(Screenshot grounding data)
========================================================================
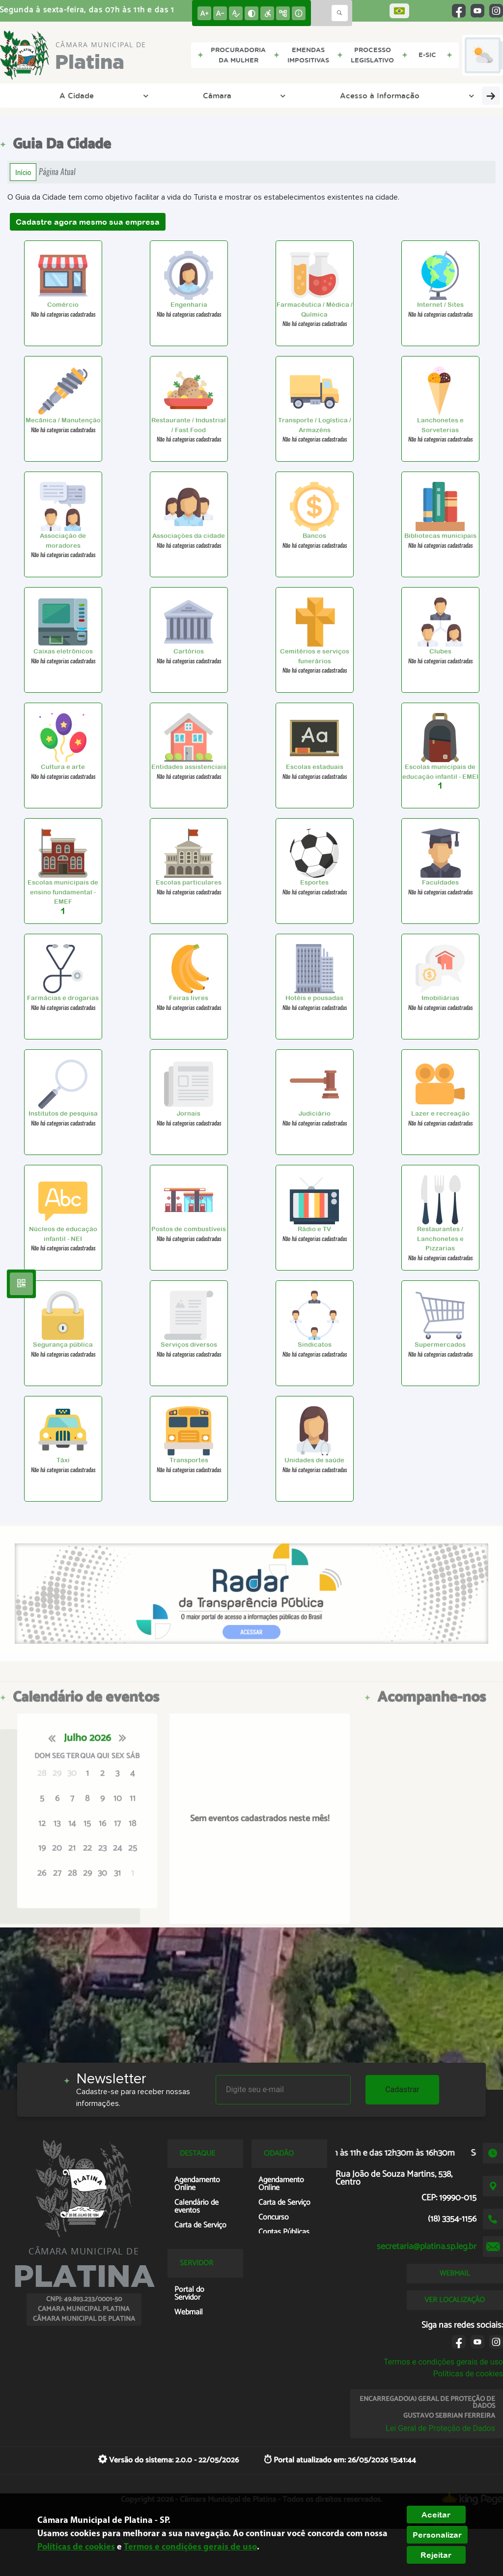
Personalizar (437, 2534)
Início (23, 172)
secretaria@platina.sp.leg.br (426, 2246)
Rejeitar (435, 2554)
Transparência (336, 95)
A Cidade (55, 95)
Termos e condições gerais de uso (443, 2362)
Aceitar (435, 2514)
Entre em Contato (452, 95)
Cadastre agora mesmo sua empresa (88, 221)
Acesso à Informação (234, 95)
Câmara (133, 95)
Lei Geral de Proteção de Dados (440, 2428)
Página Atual (57, 172)
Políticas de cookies (468, 2373)
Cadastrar (402, 2089)
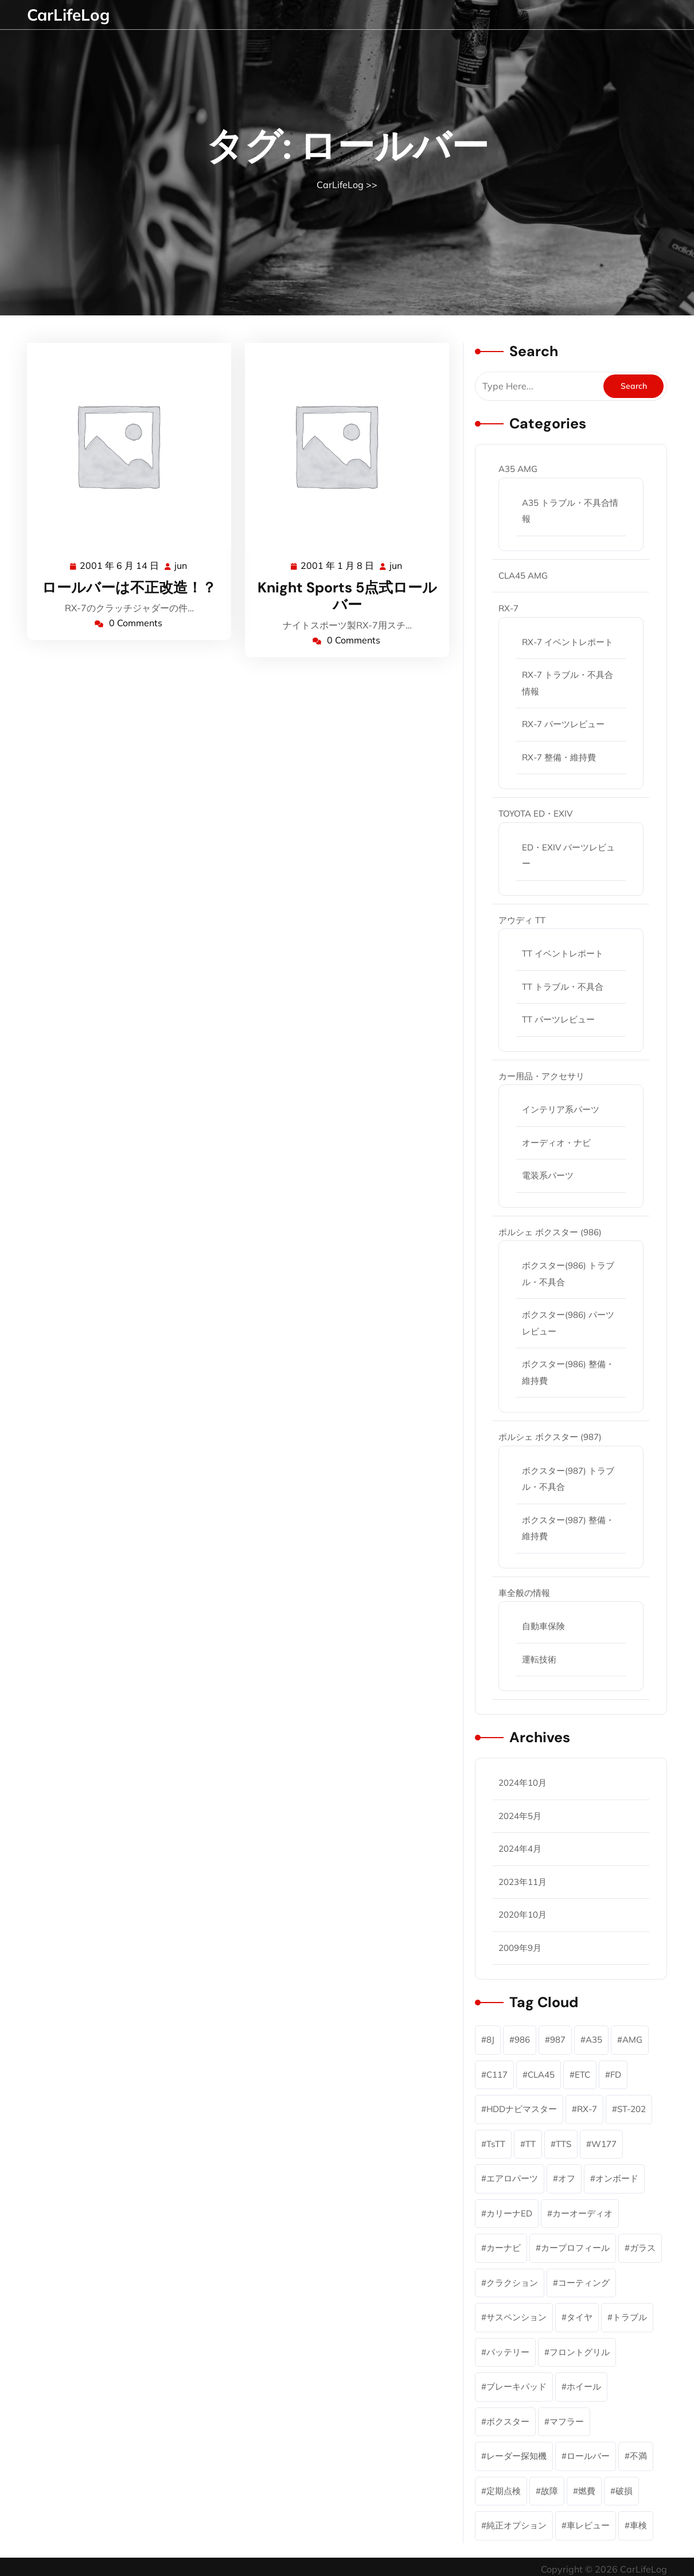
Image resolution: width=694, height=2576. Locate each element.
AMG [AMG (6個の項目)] (632, 2039)
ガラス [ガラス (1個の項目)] (643, 2247)
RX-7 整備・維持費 (559, 757)
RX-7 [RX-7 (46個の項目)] (587, 2108)
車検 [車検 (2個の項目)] (638, 2525)
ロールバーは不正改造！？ (129, 587)
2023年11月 (522, 1881)
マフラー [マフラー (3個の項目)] (566, 2421)
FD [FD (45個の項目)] (615, 2074)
========================================================================
→ **PROBLEM DETAILS**: Write out again, exactly, the line containing "Image resolution: width=694, height=2576." and every later line of the records. Omit the rest.

→ **EXPECTED ANSWER**:
Image resolution: width=694, height=2576. Locate each element.
AMG [AMG (6個の項目)] (632, 2039)
ガラス [ガラス (1個の項目)] (643, 2247)
RX-7 整備・維持費 (559, 757)
RX-7 [RX-7 (46個の項目)] (587, 2108)
車検 [車検 (2個の項目)] (638, 2525)
ロールバーは不正改造！？ (129, 587)
2023年11月 (522, 1881)
マフラー [マフラー (3個の項目)] (566, 2421)
FD [FD (45個の項目)] (615, 2074)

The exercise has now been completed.